A fire burned in a huge stone fireplace. Near to the fire, Marie sat on the polished stone floor, naked, her knees drawn up toward her breasts. Her eyes were closed as the old woman stroked her back with a wet cloth. Tiny pools of water around her buttocks and feet reflected the fire and her whiteness. I remained still, startled by the beauty of the scene. I watched the cloth move up and down. With her other hand, the old woman stroked Marie's hair.

  "This reminds me of when I was a child," Marie said. "When you would take me to the river. Remember?"

  The old woman nodded. She leaned forward. Her hand moved up over Marie's shoulder until the cloth and her fingers cradled Marie's small breast.
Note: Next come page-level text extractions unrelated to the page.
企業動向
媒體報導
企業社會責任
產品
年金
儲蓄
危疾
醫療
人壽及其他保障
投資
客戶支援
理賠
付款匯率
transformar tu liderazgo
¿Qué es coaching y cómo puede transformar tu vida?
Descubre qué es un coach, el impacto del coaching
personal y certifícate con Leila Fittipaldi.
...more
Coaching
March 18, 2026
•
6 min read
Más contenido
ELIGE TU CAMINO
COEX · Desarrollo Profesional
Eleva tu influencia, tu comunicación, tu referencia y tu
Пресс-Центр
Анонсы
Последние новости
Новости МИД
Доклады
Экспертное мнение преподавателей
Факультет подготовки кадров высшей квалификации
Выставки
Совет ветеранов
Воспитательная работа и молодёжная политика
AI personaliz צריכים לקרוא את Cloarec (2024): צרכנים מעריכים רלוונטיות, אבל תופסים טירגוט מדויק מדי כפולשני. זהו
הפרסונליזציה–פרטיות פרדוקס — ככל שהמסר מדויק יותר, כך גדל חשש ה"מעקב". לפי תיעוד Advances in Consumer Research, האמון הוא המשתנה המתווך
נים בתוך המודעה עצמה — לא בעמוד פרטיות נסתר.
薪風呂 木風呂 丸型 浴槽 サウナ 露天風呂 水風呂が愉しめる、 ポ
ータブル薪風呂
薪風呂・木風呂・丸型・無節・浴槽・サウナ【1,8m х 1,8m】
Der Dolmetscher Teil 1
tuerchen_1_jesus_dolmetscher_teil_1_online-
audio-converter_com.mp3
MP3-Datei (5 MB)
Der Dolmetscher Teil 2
  I nearly gasped. Marie's mouth opened slightly. The pleasure was so apparent in her features that I almost became ill. Gamier had been right. The fire illuminated her lustful features. She was a sensual creature.
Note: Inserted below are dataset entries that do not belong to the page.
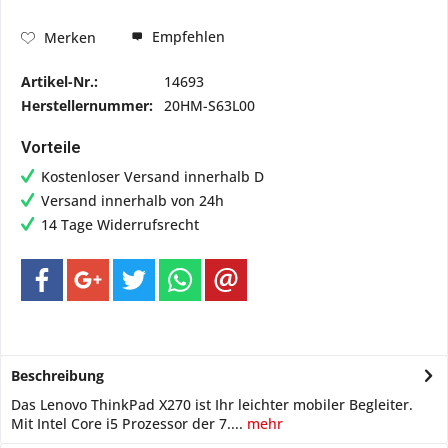
Empfehlen
Merken
Artikel-Nr.:
14693
Herstellernummer:
20HM-S63L00
Vorteile
Kostenloser Versand innerhalb D
Versand innerhalb von 24h
14 Tage Widerrufsrecht
Beschreibung
Das Lenovo ThinkPad X270 ist Ihr leichter mobiler Begleiter.
Mit Intel Core i5 Prozessor der 7....
mehr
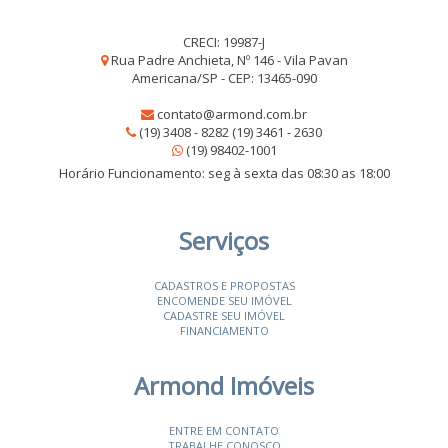
CRECI: 19987-J
Rua Padre Anchieta, Nº 146 - Vila Pavan
Americana/SP - CEP: 13465-090
contato@armond.com.br
(19) 3408 - 8282 (19) 3461 - 2630
(19) 98402-1001
Horário Funcionamento: seg à sexta das 08:30 as 18:00
Serviços
CADASTROS E PROPOSTAS
ENCOMENDE SEU IMÓVEL
CADASTRE SEU IMÓVEL
FINANCIAMENTO
Armond Imóveis
ENTRE EM CONTATO
TRABALHE CONOSCO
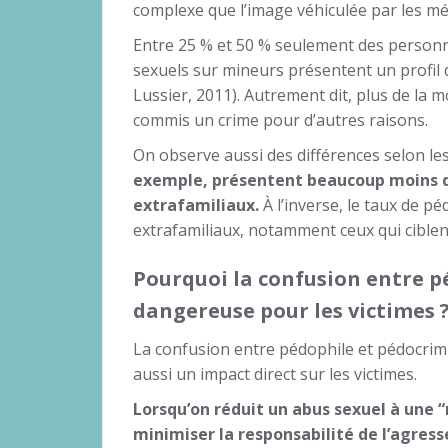
complexe que l’image véhiculée par les mé
Entre 25 % et 50 % seulement des perso
sexuels sur mineurs présentent un profil d
Lussier, 2011). Autrement dit, plus de la m
commis un crime pour d’autres raisons.
On observe aussi des différences selon le
exemple, présentent beaucoup moins de
extrafamiliaux.
À l’inverse, le taux de pé
extrafamiliaux, notamment ceux qui ciblen
Pourquoi la confusion entre p
dangereuse pour les victimes
La confusion entre pédophile et pédocrimi
aussi un impact direct sur les victimes.
Lorsqu’on réduit un abus sexuel à une “
minimiser la responsabilité de l’agress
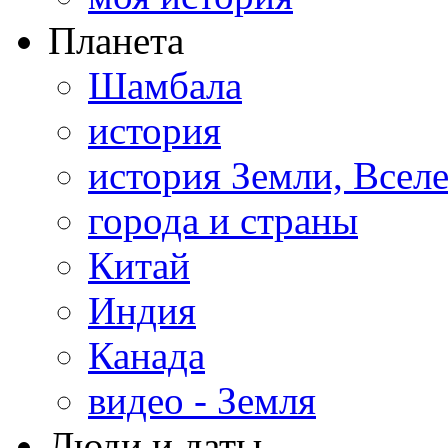
Планета
Шамбала
история
история Земли, Всел
города и страны
Китай
Индия
Канада
видео - Земля
Люди и даты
  The woman's hand moved again. Marie giggled.

  "That tickles!"

  I stared at Marie. She was merely a young woman enjoying the innocent caresses of her servant.

  I stepped away from them and leaned against the wall. It was I who was lustful, I who had seen what was not there, I who had stared at another man's wife while she bathed!

  "I cannot bear Louis's coldness," Marie whispered. "He thinks I am some kind of monster."

  "Shhh, child, you are not a monster."

  "I want to be touched. Loved. Is that wrong?" Her voice trembled. "I remember when your people used to visit us once a year." Her voice became happy again. "How we danced! Each person held me in his arms for a moment before whirling me forward. I am sorry Louis won't allow them on his land anymore."

  "We will sneak away to see them sometime soon," Raynie said. "They have only just arrived, did I tell you?" Raynie's voice was gentle and affectionate, stroking away her mistress's despair.

  I hurried from the women, down the passageway and the stairs, and somehow found my way back to my own room.